RE: Dyslexia in Berkeley ()

This does not answer your question but two of my grown daughters friends who both were diagnosed with dyslexia ended up being very successful.One got into UCLA as a freshman and graduated and the other the same thing at UC San Diego.

RE: Dyslexia in Berkeley ()

We found neither public nor private schools we’ve tried had the right learning support for our kiddo with dyslexia. Barton reading tutoring 2-3x per week is helping enormously. Vision therapy at UC Berkeley for eye tracking issues also made a huge difference. Feel free to message me if you’d like more details. Wishing you and your kiddo the best! 

RE: Dyslexia in Berkeley ()

Our child was recently diagnosed with dyslexia and is currently in public school.  Is your child going to tutoring sessions or seeing an Educational Therapist?  I think seeing an Ed Therapist makes a HUGE difference.  I was lucky enough to know someone who recommended an Ed Therapist in the area to us for our child.  Our kid now sees them 2x a week for a 55 min session.  It really seems to be the only thing that is working (and working very well).  It is not cheap, but we would rather be putting our money toward that than anything else.  It's cheaper than private school tuition, that's for sure!  I would really look into ed therapy.  

RE: Dyslexia in Berkeley ()

In my experience, the services provided via the school district are not adequate. Our son sees an educational therapist for 2 hours per week 1-on-1 (and if cost weren't an issue, he'd probably go 3 times). This may be different from a tutor because she is using very specific and tailored techniques known to help dyslexic students and has extensive training and experience working with them. I think that at some independent schools, you're more likely to encounter more flexible school environments where they can tailor your child's education and meet them where they are at. That's been our experience at Crestmont School, at least. 
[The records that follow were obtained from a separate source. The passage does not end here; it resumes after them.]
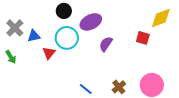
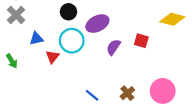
yellow diamond: (161, 18) -> (172, 19), turned 35
gray cross: (15, 28) -> (16, 15), moved
red square: (143, 38) -> (141, 41), moved

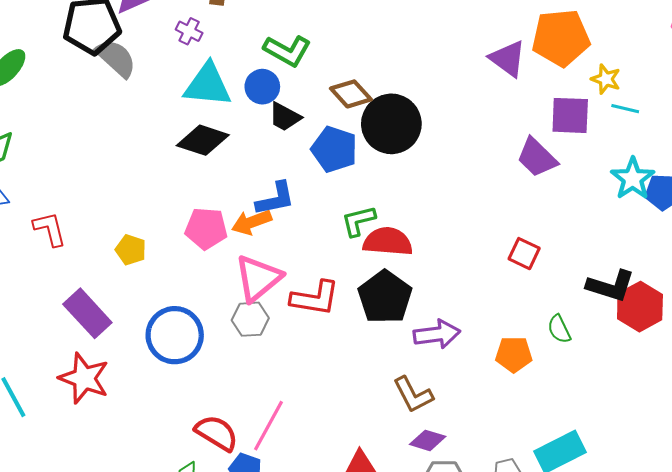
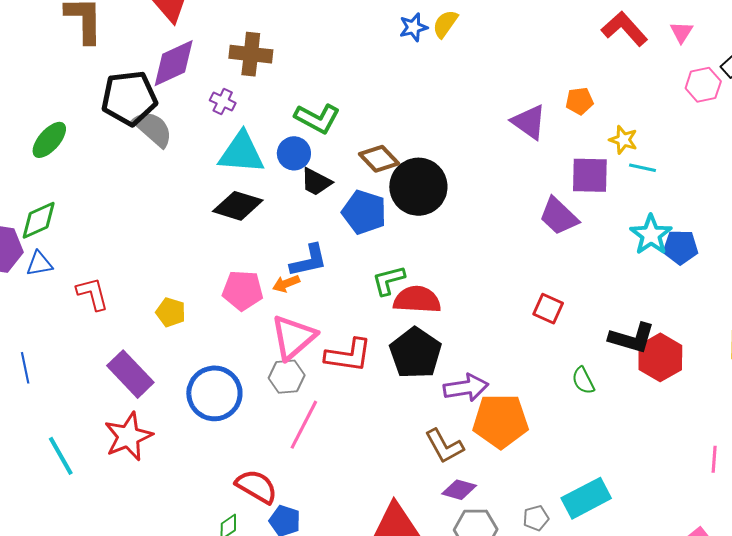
orange pentagon: (561, 38) -> (579, 101), size x0.5
orange arrow: (251, 222) -> (286, 284), size x0.7
orange pentagon: (514, 354) -> (500, 421), moved, size x1.6
red star: (84, 378) -> (128, 436), turned 30
pink line: (269, 426) -> (304, 425), moved

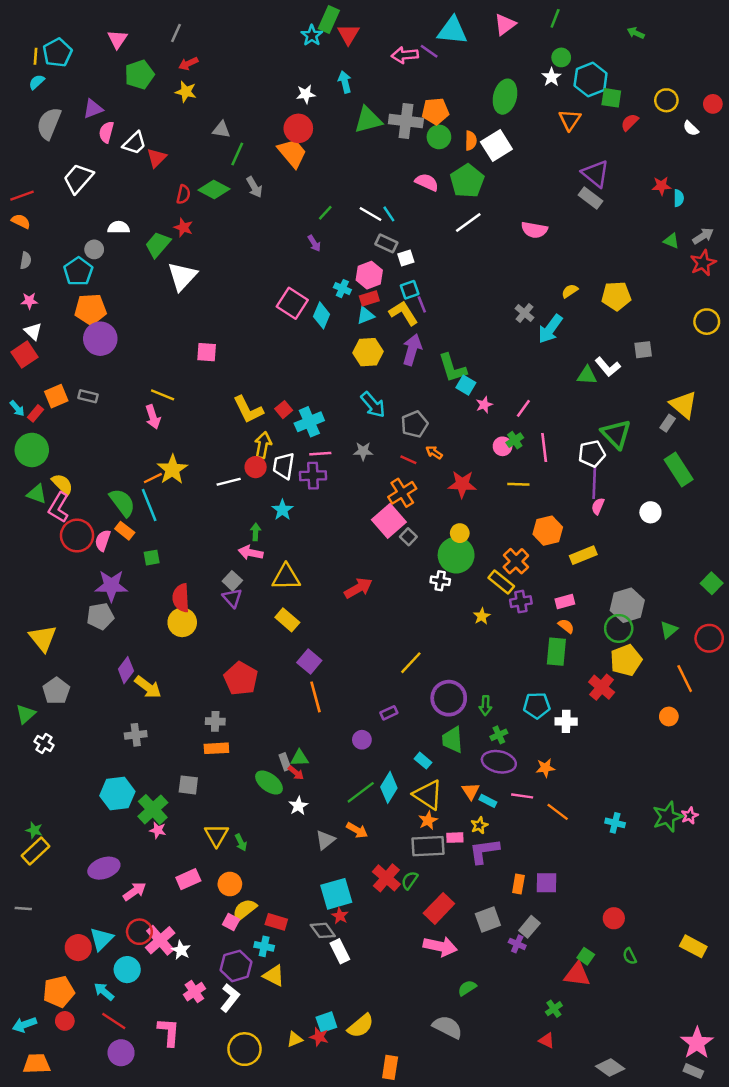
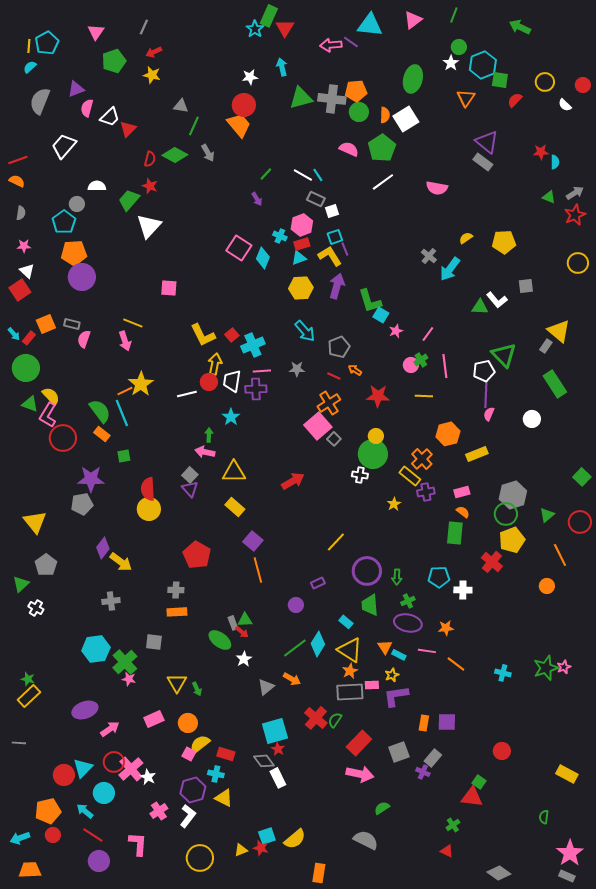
green arrow: (636, 33) -> (520, 27), size x1.5
pink semicircle: (103, 540) -> (84, 339), moved
green semicircle: (630, 956) -> (544, 817), moved, turned 32

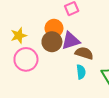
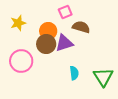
yellow star: (19, 36) -> (18, 23), moved
brown semicircle: (84, 53) -> (81, 27), moved

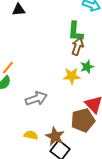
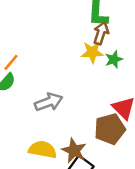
yellow star: (72, 76) -> (92, 52), moved
yellow semicircle: (31, 135) -> (43, 150), size x1.5

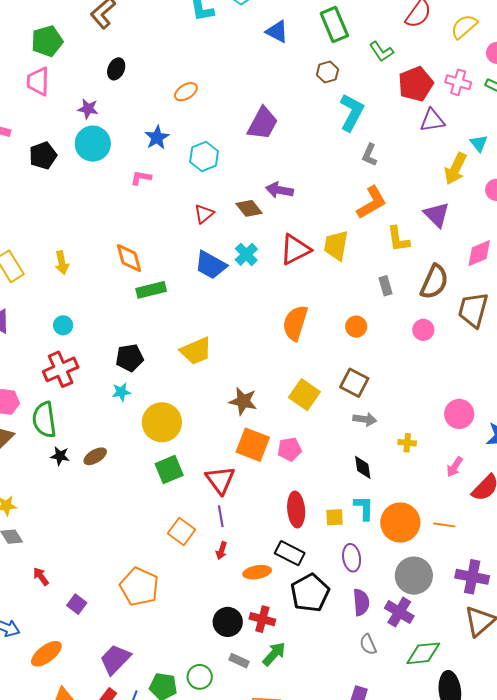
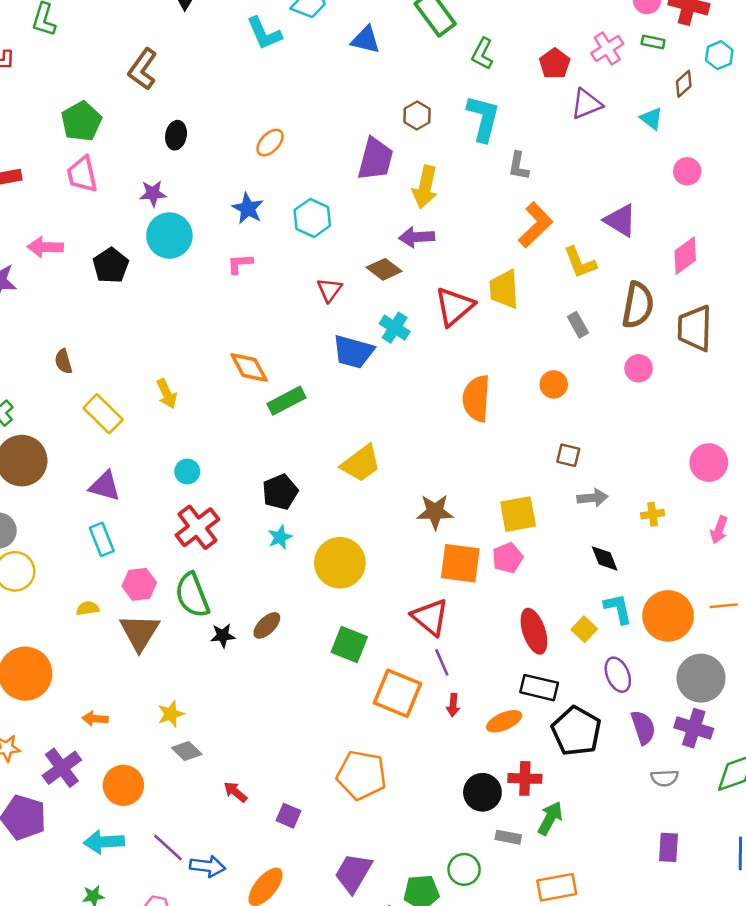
green L-shape: (381, 52) -> (482, 54), moved, turned 75
brown hexagon: (327, 72) -> (417, 115), moved
pink cross: (458, 82) -> (607, 49), turned -35
red pentagon: (416, 84) -> (555, 64), size x0.7
yellow arrow: (455, 169) -> (425, 187), moved
brown square: (354, 383) -> (568, 455), size x0.7
yellow square: (304, 395) -> (518, 514), moved, turned -32
green square: (169, 470) -> (349, 644), moved, turned -32
yellow square: (334, 517) -> (584, 629), turned -30
orange square: (182, 532) -> (397, 693), size x1.4
gray semicircle: (368, 644) -> (665, 778), turned -55

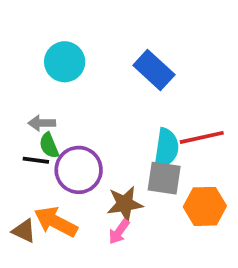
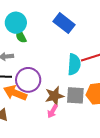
green semicircle: (49, 145) -> (21, 36), moved
gray square: (164, 178) -> (75, 95), moved
orange arrow: (56, 222) -> (15, 93), moved

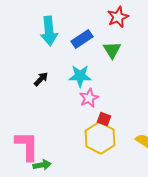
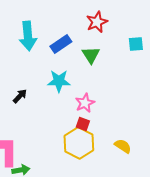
black arrow: (41, 79) -> (20, 96), moved
pink star: (89, 98) -> (85, 103), moved

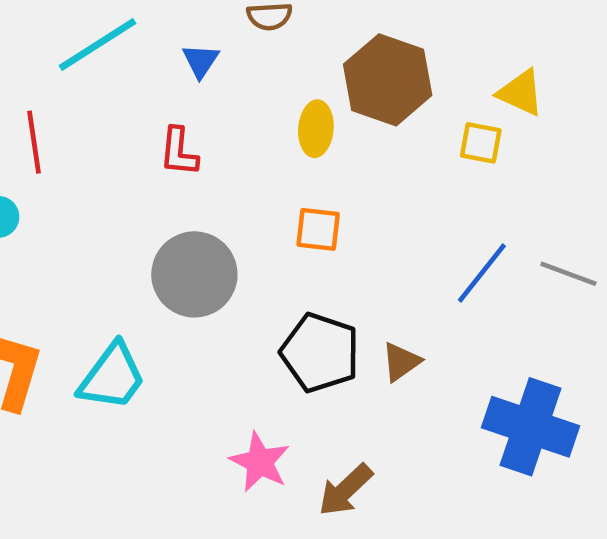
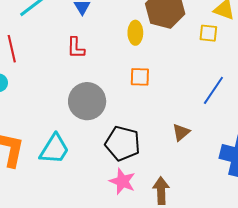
black pentagon: (320, 353) -> (123, 143), moved
brown arrow: (345, 490) -> (161, 191), turned 136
RE: Dyslexia in Berkeley ()

North Bridge Academy has been amazing for our daughter!  I can't tell you how grateful we are that we found this school.  It literally saved both her academic future and her self esteem! The school is built around the dyslexic profile and so each day she gets exactly what she needs from some of the best experts on dyslexia.  She is absolutely thriving and definitely did not have that opportunity during the 5 years she spent in BUSD.  She had well intentioned teachers who had no idea how to teach a dyslexic student, so they didn't.  They told her to guess at the words, listen to audiobooks and put books everywhere in the house. That was the best advice the literacy coach gave our family.  This is a much longer story than I can write here, but I highly, highly recommend that you visit North Bridge Academy.  When I heard Priya speak at their info session, I felt like she was talking about my daughter even though she hadn't met her yet.